A Distributed Framework for NLP-Based Keyword and Keyphrase Extraction From Web Pages and Documents

Nesi, Paolo; Pantaleo, Gianni; Sanesi, Gianmarco

doi:10.18293/DMS2015-024

The recent growth of the World Wide Web at increasing rate and speed and the number of online available resources populating Internet represent a massive source of knowledge for various research and business interests. Such knowledge is, for the most part, embedded in the textual content of web pages and documents, which is largely represented as unstructured natural language formats. In order to automatically ingest and process such huge amounts of data, single-machine, non-distributed architectures are proving to be inefficient for tasks like Big Data mining and intensive text processing and analysis. Current Natural Language Processing (NLP) systems are growing in complexity, and computational power needs have been significantly increased, requiring solutions such as distributed frameworks and parallel computing programming paradigms. This paper presents a distributed framework for executing NLP related tasks in a parallel environment. This has been achieved by integrating the APIs of the widespread GATE open source NLP platform in a multi-node cluster, built upon the open source Apache Hadoop file system.
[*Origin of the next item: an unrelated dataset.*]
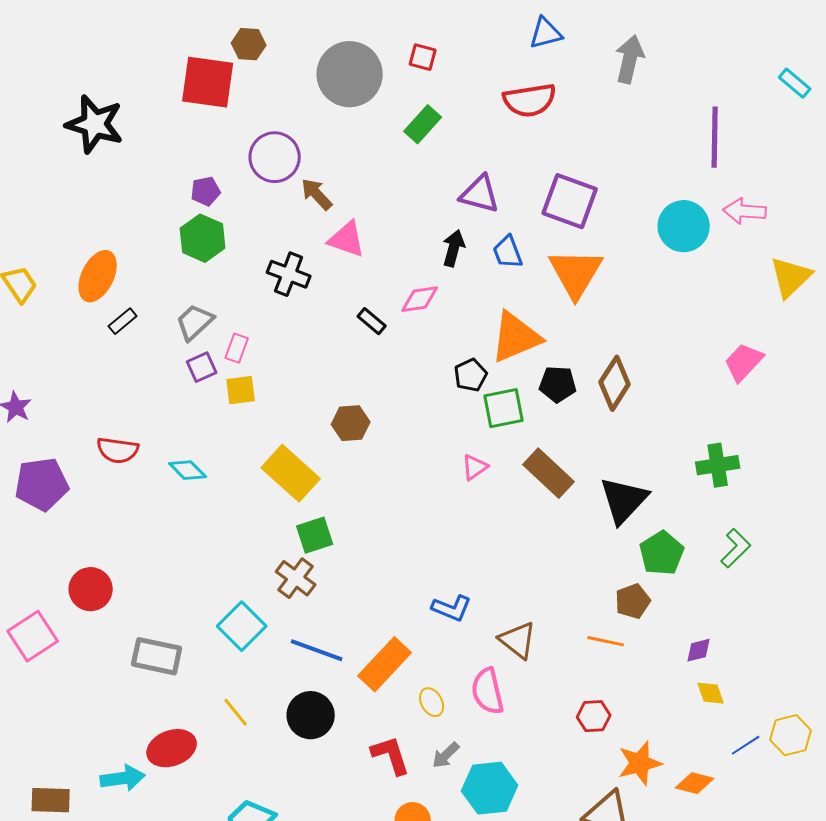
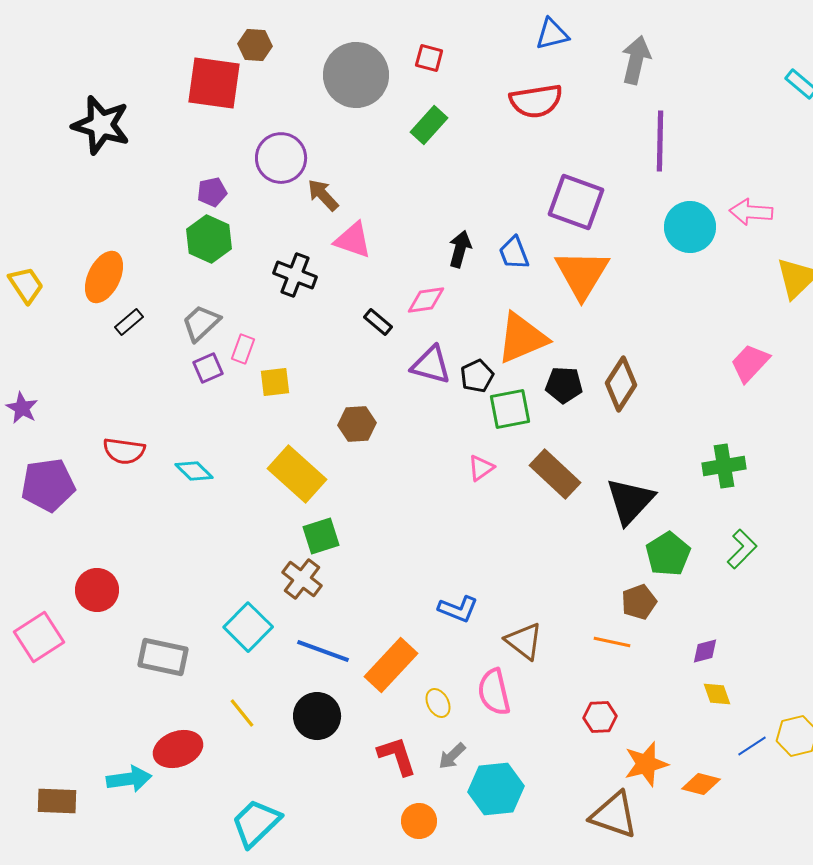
purple line: (715, 137) -> (660, 141), moved
purple triangle: (480, 194) -> (431, 365), moved
yellow square: (241, 390) -> (275, 382), moved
The proposed framework has been evaluated against a real corpus of web pages and documents.

A Distributed Framework for NLP-Based Keyword and Keyphrase Extraction From Web Pages and Documents / Nesi, P., Pantaleo, G., Sanesi, G.. - ELETTRONICO. - 2015:(2015), pp. 155-161. (21st Int. Conf. on Distributed Multimedia Systems (DMS'2015) Hyatt Regency, Vancouver, Canada August 31 - September 2, 2015) [10.18293/DMS2015-024].